Similarly, our recurrence risk for maternal half siblings (4.8%) is close to the median of previous studies (range, 2.0%−7.3%). All studies show a maternal half sibling recurrence risk lower than the corresponding full sibling risk, with a risk ratio ranging from about 0.35 to 0.75 and a median around 0.50, close to our risk ratio of 0.48, strongly supporting a genetic contribution for ASD. By comparison, recurrence risks for paternal half siblings were consistently lower than for maternal half siblings in this study and two previous studies (
8,
10), but still considerably above the population prevalence in this study and one previous study (
8), again supporting genetic heritability.

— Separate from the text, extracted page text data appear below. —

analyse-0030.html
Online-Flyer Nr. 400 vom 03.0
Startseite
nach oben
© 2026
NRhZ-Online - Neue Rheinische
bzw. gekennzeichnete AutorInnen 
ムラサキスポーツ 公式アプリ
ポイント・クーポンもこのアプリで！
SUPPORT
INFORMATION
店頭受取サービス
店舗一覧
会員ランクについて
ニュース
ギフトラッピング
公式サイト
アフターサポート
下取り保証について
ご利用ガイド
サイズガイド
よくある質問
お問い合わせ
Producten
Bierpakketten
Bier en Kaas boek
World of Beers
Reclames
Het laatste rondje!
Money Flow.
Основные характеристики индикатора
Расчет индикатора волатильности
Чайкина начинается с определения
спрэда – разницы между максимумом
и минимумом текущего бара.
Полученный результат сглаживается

While the lower recurrence risk for paternal compared with maternal half siblings also provides evidence suggestive of a maternal environmental effect, the variation in recurrence risk by birth order and interbirth interval provides additional support. The recurrence risk for second-born siblings was 1.6-fold higher than for later-born siblings. These results are consistent with a previous study of highly ascertained ASD family collections (
20). Similarly, studies of multiplex ASD sibships suggest that the second affected child is on average more severely affected than the first (
21–
24). Also, our finding that children born within 18 months of the previous child had a twofold greater recurrence risk than siblings born 4 or more years afterward is consistent with two previous independent studies of nonfamilial ASD cases (
18,
25). Notably, the same phenomena regarding interbirth interval and birth order were seen for maternal half siblings, strengthening support for a maternal environment effect. Furthermore, birth order proximity to a previous affected child also matters, as the recurrence risk is greater for a child born right after an affected child compared with children born after an intervening unaffected child.

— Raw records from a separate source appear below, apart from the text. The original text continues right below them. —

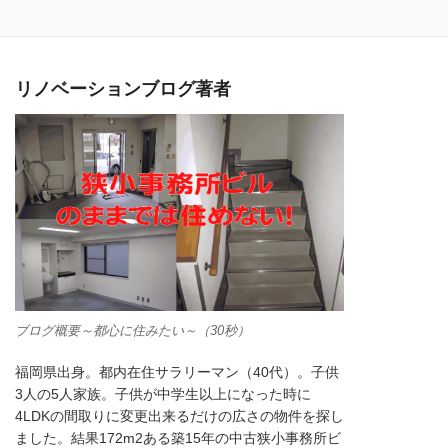
リノベーションブログ著者
ブログ概要～都心に住みたい～（30秒）
福岡県出身。都内在住サラリーマン（40代）。子供
3人の5人家族。子供が中学生以上になった時に
4LDKの間取りに変更出来るだけの広さの物件を探し
ました。結果172m2ある築15年の中古狭小事務所ビ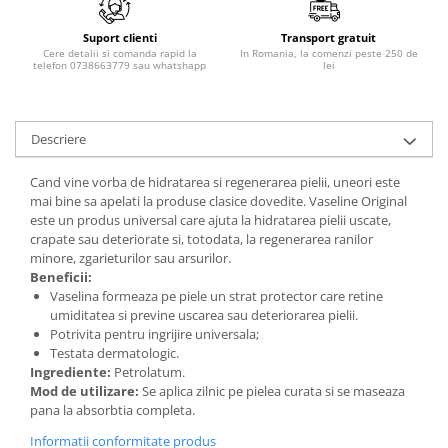
Adeziv dentar si ingrijire proteza
Suport clienti
Transport gratuit
Igiena intima
Cere detalii si comanda rapid la
In Romania, la comenzi peste 250 de
telefon 0738663779 sau whatshapp
lei
Tampoane si absorbante
Geluri si deodorante igiena intima
Produse manichiura & pedichiura
Descriere
Oja si lac de unghii
Accesorii manichiura & pedichiura
Cand vine vorba de hidratarea si regenerarea pielii, uneori este
mai bine sa apelati la produse clasice dovedite. Vaseline Original
Scutece adulti
este un produs universal care ajuta la hidratarea pielii uscate,
Seturi cadou
crapate sau deteriorate si, totodata, la regenerarea ranilor
minore, zgarieturilor sau arsurilor.
Beneficii:
Vaselina formeaza pe piele un strat protector care retine
umiditatea si previne uscarea sau deteriorarea pielii.
Potrivita pentru ingrijire universala;
Testata dermatologic.
Ingrediente:
Petrolatum.
Mod de utilizare:
Se aplica zilnic pe pielea curata si se maseaza
pana la absorbtia completa.
Informatii conformitate produs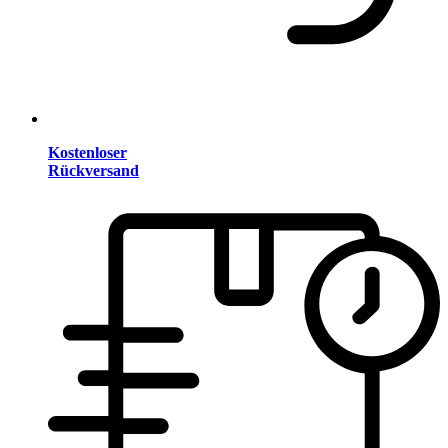
Kostenloser
Rückversand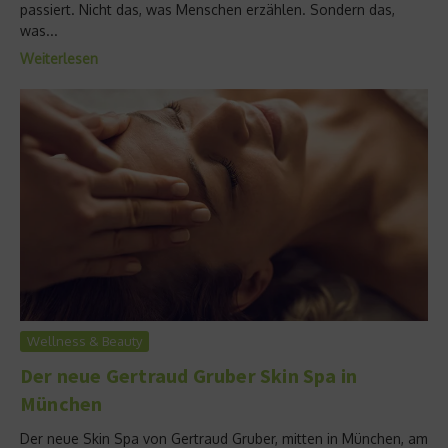
passiert. Nicht das, was Menschen erzählen. Sondern das,
was...
Weiterlesen
Wellness & Beauty
Der neue Gertraud Gruber Skin Spa in
München
Der neue Skin Spa von Gertraud Gruber, mitten in München, am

It is of interest to consider various explanations for these timing-of-birth observations. First, the results could represent a noncausal relationship due to residual confounding (
26). Children with late birth order and long interbirth intervals will tend to be younger and with older parents. Older parents will tend to have a greater risk. On the other hand, younger affected children may not be ascertained if a family migrated out of state. In our regression analysis, the birth order and interbirth interval effects were undiminished after including birth year, maternal age, maternal race/ethnicity, maternal education, sex of child, and family history; the interbirth interval effect was observed for all birth orders, making the timing-of-birth observations less likely to be artifactual. Second, mothers with higher genetic susceptibility may have shorter interbirth intervals. However, this would not explain the observed birth order phenomenon and increased risk to a third-born sibling when the immediately preceding child is affected rather than a child earlier in the birth order. If the birth order and birth-interval effects were paternal in origin, we would have seen an attenuation of the effect sizes in the maternal half siblings compared with the full siblings even in the presence of assortative mating, which we did not.

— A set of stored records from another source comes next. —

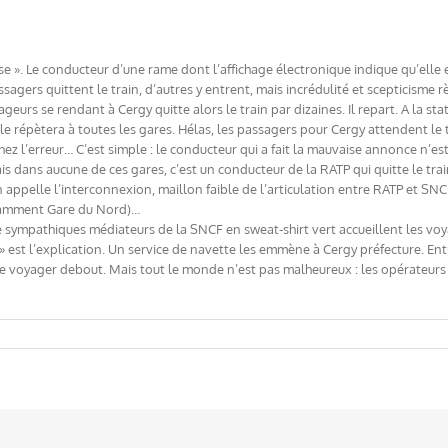
nse ». Le conducteur d’une rame dont l’affichage électronique indique qu’ell
sagers quittent le train, d’autres y entrent, mais incrédulité et scepticisme
ageurs se rendant à Cergy quitte alors le train par dizaines. Il repart. A la s
 ! Il le répètera à toutes les gares. Hélas, les passagers pour Cergy attendent l
z l’erreur… C’est simple : le conducteur qui a fait la mauvaise annonce n’est p
jamais dans aucune de ces gares, c’est un conducteur de la RATP qui quitte le t
appelle l’interconnexion, maillon faible de l’articulation entre RATP et SNCF 
notamment Gare du Nord)…
De sympathiques médiateurs de la SNCF en sweat-shirt vert accueillent les voy
 » est l’explication. Un service de navette les emmène à Cergy préfecture. Entre
de voyager debout. Mais tout le monde n’est pas malheureux : les opérateurs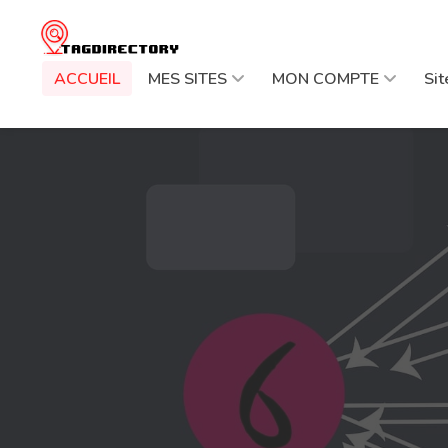
ACCUEIL
MES SITES
MON COMPTE
Si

While likely correlated with maternal environment, the specific factor(s) could be postnatal (such as sibling competition or suboptimal infant breastfeeding) or prenatal (such as maternal nutrition depletion, folate depletion, cervical insufficiency, or vertical transmission of infections) (
27). Short interbirth interval has been associated with other adverse neonatal outcomes, including low birth weight and preterm birth (
28), cerebral palsy (
29), and congenital malformations (
30), as well as with schizophrenia (
31,
32), albeit with more modest impact.
In conclusion, our results support a complex model of familial aggregation involving genetic inheritance that is influenced by maternal effects operating most prominently on second-born offspring and those with short interbirth intervals.